= Problem =
Only lines containing the string "local" belong in the answer; copy all of them from the entries.

= Dataset records =
--- --- ---
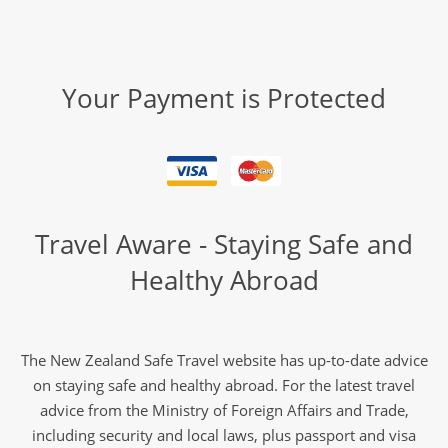
Your Payment is Protected
Travel Aware - Staying Safe and
Healthy Abroad
The New Zealand Safe Travel website has up-to-date advice
on staying safe and healthy abroad. For the latest travel
advice from the Ministry of Foreign Affairs and Trade,
including security and local laws, plus passport and visa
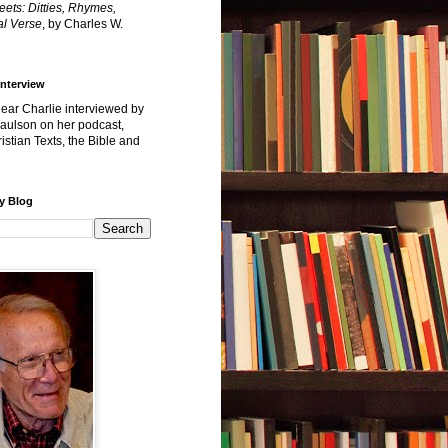
reets: Ditties, Rhymes,
l Verse
, by Charles W.
Interview
hear Charlie interviewed by
Paulson on her podcast,
istian Texts, the Bible and
y Blog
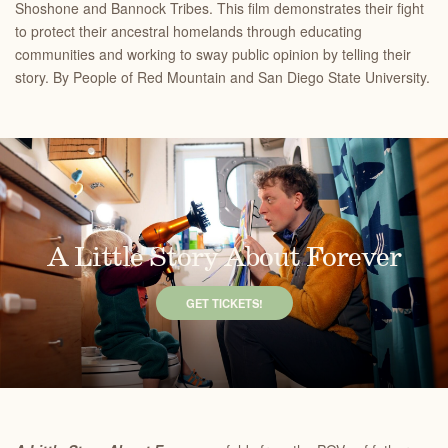
Shoshone and Bannock Tribes. This film demonstrates their fight
to protect their ancestral homelands through educating
communities and working to sway public opinion by telling their
story. By People of Red Mountain and San Diego State University.
A Little Story About Forever
GET TICKETS!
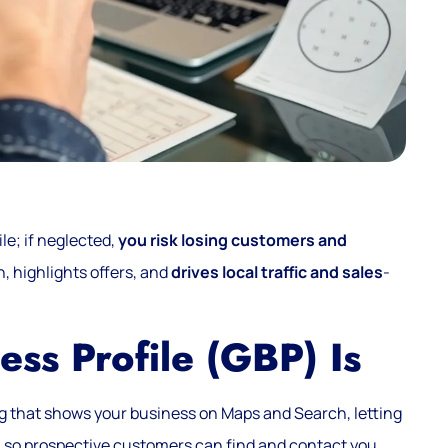
le; if neglected,
you risk losing customers and
, highlights offers, and
drives local traffic and sales
-
ss Profile (GBP) Is
ting that shows your business on Maps and Search, letting
s
so prospective customers can find and contact you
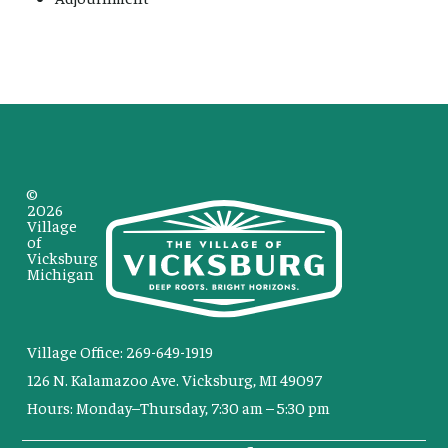
©
2026
Village
of
Vicksburg
Michigan
Village Office: 269-649-1919
126 N. Kalamazoo Ave. Vicksburg, MI 49097
Hours: Monday–Thursday, 7:30 am – 5:30 pm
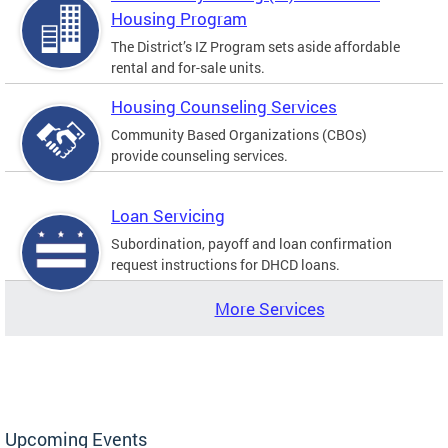
Housing Program
The District’s IZ Program sets aside affordable
rental and for-sale units.
Housing Counseling Services
Community Based Organizations (CBOs)
provide counseling services.
Loan Servicing
Subordination, payoff and loan confirmation
request instructions for DHCD loans.
More Services
Upcoming Events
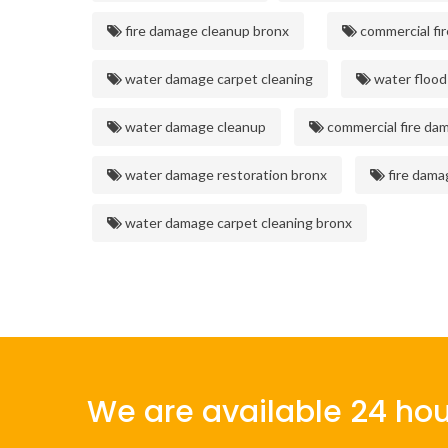
fire damage cleanup bronx
commercial fi
water damage carpet cleaning
water flood
water damage cleanup
commercial fire da
water damage restoration bronx
fire dama
water damage carpet cleaning bronx
We are available 24 hou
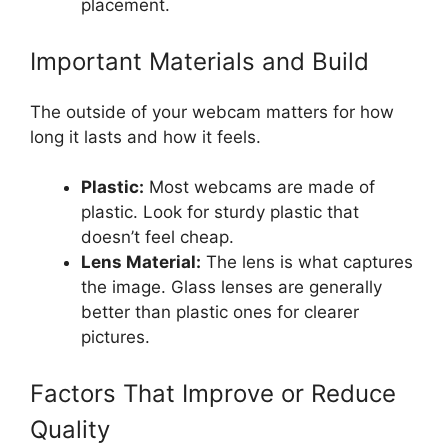
placement.
Important Materials and Build
The outside of your webcam matters for how
long it lasts and how it feels.
Plastic:
Most webcams are made of
plastic. Look for sturdy plastic that
doesn’t feel cheap.
Lens Material:
The lens is what captures
the image. Glass lenses are generally
better than plastic ones for clearer
pictures.
Factors That Improve or Reduce
Quality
--- --- ---
= Answer to this task =
including security and local laws, plus passport and visa
drives local traffic and sales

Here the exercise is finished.